Data for processing START

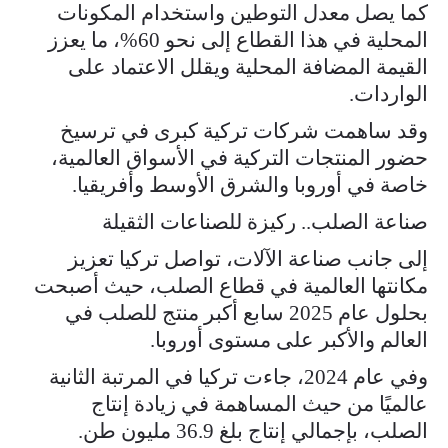
كما يصل معدل التوطين واستخدام المكونات
المحلية في هذا القطاع إلى نحو 60%، ما يعزز
القيمة المضافة المحلية ويقلل الاعتماد على
الواردات.
وقد ساهمت شركات تركية كبرى في ترسيخ
حضور المنتجات التركية في الأسواق العالمية،
خاصة في أوروبا والشرق الأوسط وأفريقيا.
صناعة الصلب.. ركيزة للصناعات الثقيلة
إلى جانب صناعة الآلات، تواصل تركيا تعزيز
مكانتها العالمية في قطاع الصلب، حيث أصبحت
بحلول عام 2025 سابع أكبر منتج للصلب في
العالم والأكبر على مستوى أوروبا.
وفي عام 2024، جاءت تركيا في المرتبة الثانية
عالميًا من حيث المساهمة في زيادة إنتاج
الصلب، بإجمالي إنتاج بلغ 36.9 مليون طن.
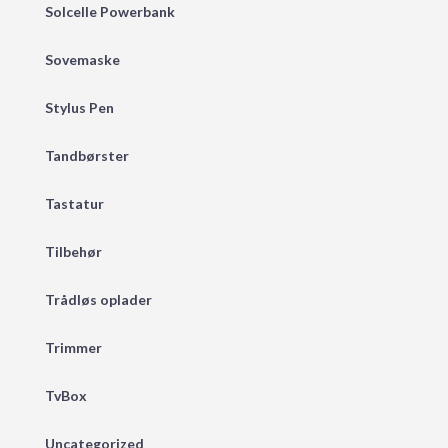
Solcelle Powerbank
Sovemaske
Stylus Pen
Tandbørster
Tastatur
Tilbehør
Trådløs oplader
Trimmer
TvBox
Uncategorized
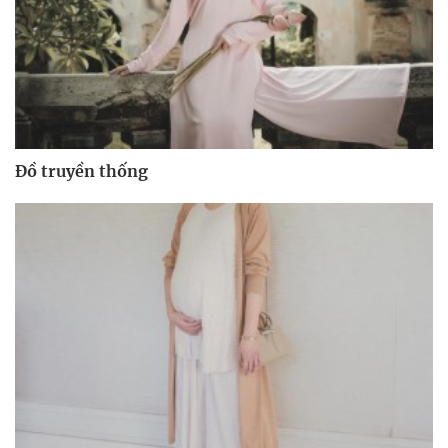
Đồ truyền thống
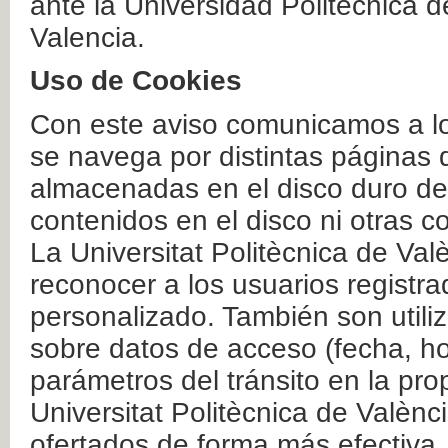
ante la Universidad Politécnica 
Valencia.
Uso de Cookies
Con este aviso comunicamos a lo
se navega por distintas páginas 
almacenadas en el disco duro del
contenidos en el disco ni otras 
La Universitat Politècnica de Valè
reconocer a los usuarios registra
personalizado. También son util
sobre datos de acceso (fecha, ho
parámetros del tránsito en la pr
Universitat Politècnica de Valènc
ofertados de forma más efectiva.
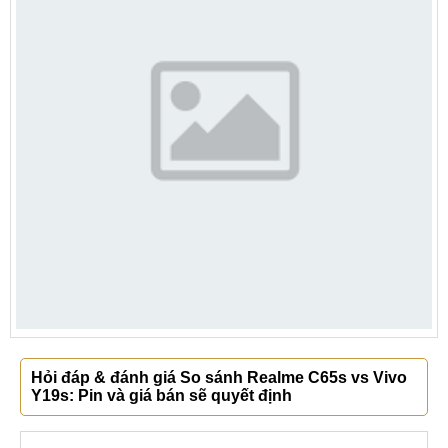
Hỏi đáp & đánh giá So sánh Realme C65s vs Vivo
Y19s: Pin và giá bán sẽ quyết định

Data for processing END

Within the material above, the line with "Con este aviso comunicamos a lo" opens the range and the line with "Universitat Politècnica de Valènc" closes it; reproduce that range word for word.

- Your solution
Con este aviso comunicamos a lo
se navega por distintas páginas 
almacenadas en el disco duro del
contenidos en el disco ni otras 
La Universitat Politècnica de Valè
reconocer a los usuarios registra
personalizado. También son util
sobre datos de acceso (fecha, ho
parámetros del tránsito en la pr
Universitat Politècnica de Valènc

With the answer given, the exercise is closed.